ZZFeatureMap entanglement setting in qiskit

When doing quantum machine learning in qiskit, such as using support vector machine for the classification of random 2D data, what is the principle of choosing the entanglement setting in ZZFeatureMap? For example, does full entanglement always give better perdition accuracy than linear? Do I have to consider the feasibility of physical realization in a certain backend? What about run time in these two settings?

In order to answer your question, we need to know:
1. What is a quantum feature map?
2. Where and how a quantum feature map is used in QML?
3. What is the difference between different entanglement layer structures linear vs full?
4. How a quantum feature map is realized in a real quantum hardware?
5. Run time comparison for linear and full entanglement layer?

1. What is a quantum feature map?
For the background knowledge, quantum feature maps are widely used in the process of quantum embedding. This process encodes classical data $\vec{x}$ into quantum data $|\psi(\vec{x})\rangle = U(\vec{x})|0\rangle^{\otimes n}$ via a parametrized quantum circuit (PQC) $U(\vec{x})$ (in the context of QML). For a brief review, check Pennylane's post. Notably, the authors discuss the relation between encoding data multiple times and the universality of QML models in ref [1] by considering the accessible frequencies $\Omega$ in a partial Fourier series $f(\vec{x}) = \sum_{\omega \in \Omega} c_\omega e^{i\omega x}$.

For the frequently used quantum feature maps, please check:
- Embedding templates from Pennylane
- Qiskit Circuit Library -> Data encoding circuits

Note: Similar to the choice of variational ansatz in VQE, there is no general recipe for choosing the best quantum feature map!! Unfortunately, most QML algorithms are heuristics which means you have to tune the model parameters and see how it actually behaves.

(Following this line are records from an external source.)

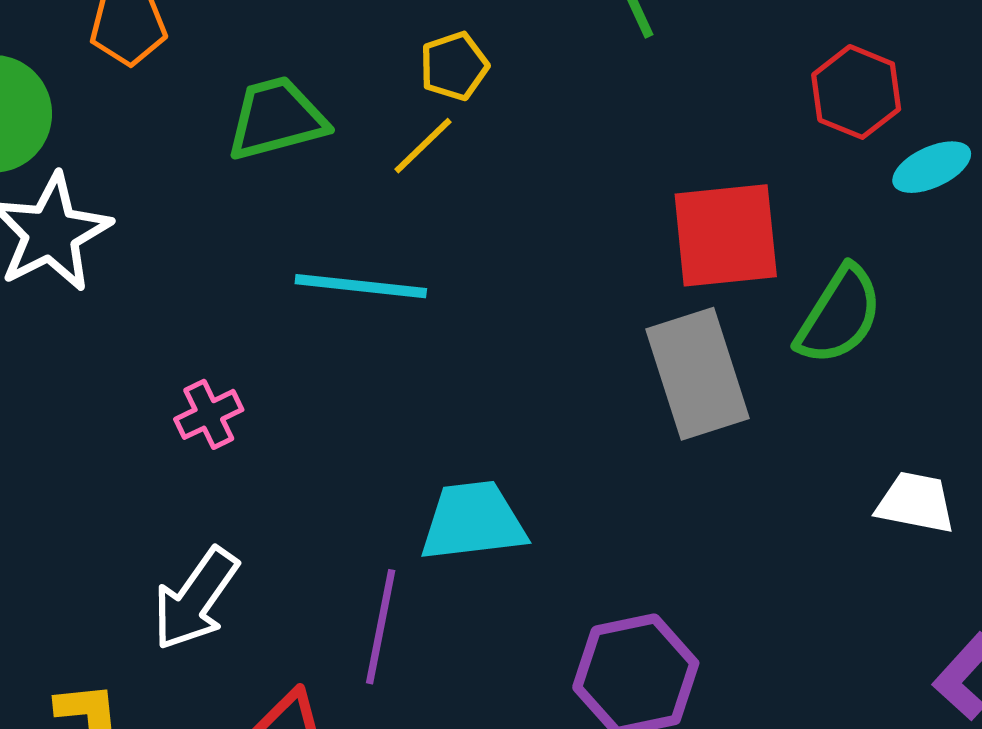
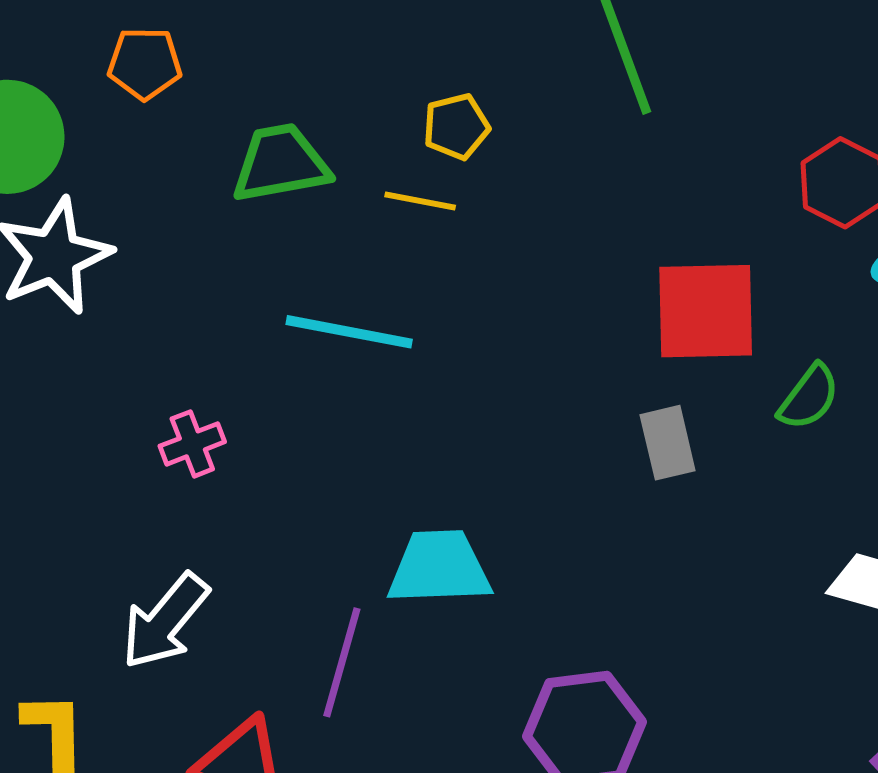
yellow line: (423, 146) -> (420, 201), turned 50
green semicircle: (839, 315) -> (809, 397), size x0.7
gray rectangle: (698, 374) -> (668, 443), size x0.6

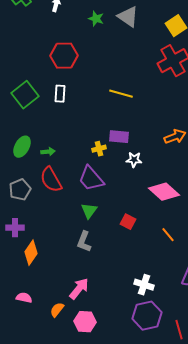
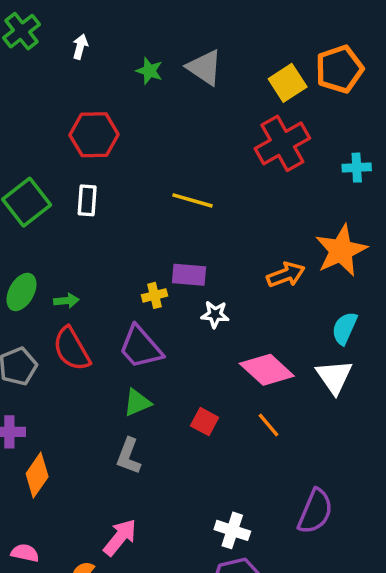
green triangle: (89, 211) -> (137, 403), turned 30
orange line: (168, 235) -> (269, 425), moved

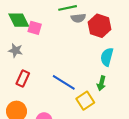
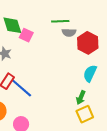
blue line: (64, 82) -> (22, 88), moved
yellow square: (85, 101) -> (85, 114), moved

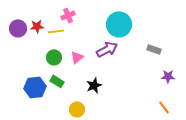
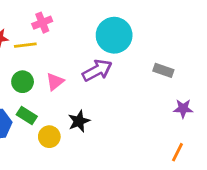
orange line: (164, 107) -> (177, 152), turned 64
yellow circle: (77, 109) -> (49, 137), moved

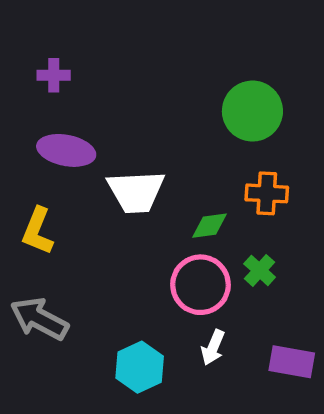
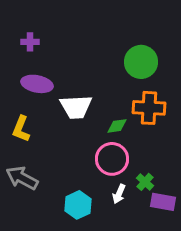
orange cross: (267, 193) -> (149, 108), size x1.4
green cross: (260, 270) -> (145, 182), moved

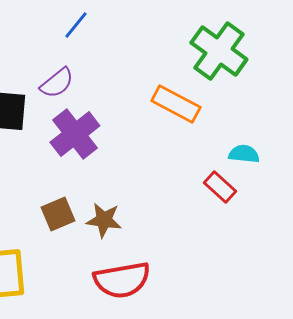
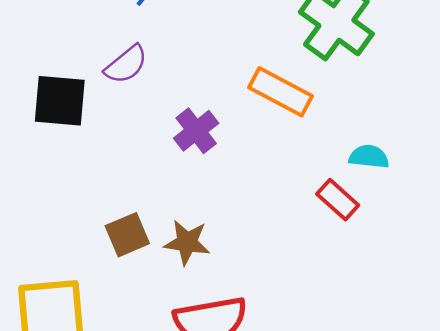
purple cross: (75, 134) -> (196, 131), moved, size x0.7

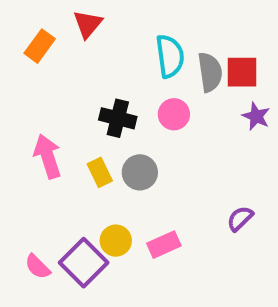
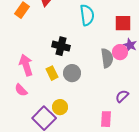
gray semicircle: (210, 72) -> (107, 58), moved
pink circle: (174, 114) -> (120, 52), moved
pink rectangle: (164, 245) -> (106, 119), moved, turned -63
pink semicircle: (38, 267) -> (21, 90), moved

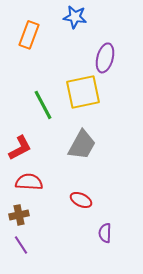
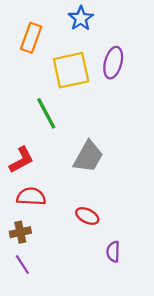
blue star: (75, 17) -> (81, 18), turned 30
yellow square: (83, 92) -> (71, 70), moved

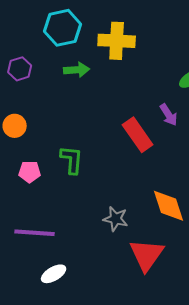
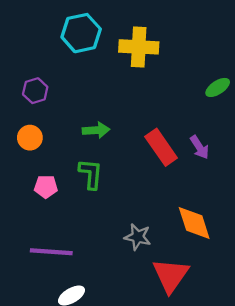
purple hexagon: (20, 69) -> (35, 91), moved
green arrow: (77, 70) -> (96, 130), moved
purple arrow: (169, 115) -> (199, 147), moved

One can also design a meta-learning algorithm to automatically construct better quantum feature maps [2].

2. Where and how a quantum feature map is used in QML?
It is usually used in quantum supervised learning like a Variational Quantum Classifier and Quantum Kernel Methods. From my experience, a full entanglement layer does not always give better perdition accuracy in quantum classifiers. But the idea behind is a complicated entangling layer is hard to simulate classically which could bring potential quantum advantage.

3. What is the difference between different entanglement layer structures linear vs full?
According to Qiskit's API on the TwoLocal circuit:
- full entanglement is each qubit is entangled with all the others.
- linear entanglement is qubit 𝑖 entangled with qubit 𝑖+1, for all 𝑖∈{0,1,...,𝑛−2}, where 𝑛 is the total number of qubits. Also known as the hardware-efficient ansatz [3].
- circular entanglement is linear entanglement but with an additional entanglement of the first and last qubit.

For example, considering the following 4-qubit quantum circuit with full/linear/circular entanglement:

4. How a quantum feature map is realized in a real quantum hardware?
Similar to other quantum circuits, the feature map eventually will be transpiled into physical signals (microwave pulses for superconducting qubits). The issue happens when considering a full entanglement layer. Since some physical qubits are not connected with each other (limited by the topology/coupling map of a specific quantum device), we cannot directly apply two qubit gates on those qubits and it will take a longer time to go through the transpiler to resolve this by inserting SWAP gates. This is usually known as the Qubit Mapping Problem for NISQ devices [4].

Note: For this device, $q_0$ and $q_9$ are not connected so we cannot directly apply two qubit gates on them.

5. Run time comparison for linear and full entanglement layer?
Since there are usually more two qubit gates in the full entanglement layer than the linear structure, the former naturally takes a longer run time. Besides, too much entanglement in the QML model will also induce the notorious Barren Plateau issue [5].

Reference:
[1] Schuld, Maria, Ryan Sweke, and Johannes Jakob Meyer. "Effect of data encoding on the expressive power of variational quantum-machine-learning models." Physical Review A 103.3 (2021): 032430.
[2] Altares-López, Sergio, Angela Ribeiro, and Juan José García-Ripoll. "Automatic design of quantum feature maps." arXiv preprint arXiv:2105.12626 (2021).
[3] Kandala, Abhinav, et al. "Hardware-efficient variational quantum eigensolver for small molecules and quantum magnets." Nature 549.7671 (2017): 242-246.
[4] Li, G., Y. Ding, and Y. Xie. "Tackling the Qubit Mapping Problem for NISQ-Era Quantum Devices. arXiv e-prints." arXiv preprint arXiv:1809.02573 (2018).
[5] Marrero, Carlos Ortiz, Mária Kieferová, and Nathan Wiebe. "Entanglement induced barren plateaus." arXiv preprint arXiv:2010.15968 (2020).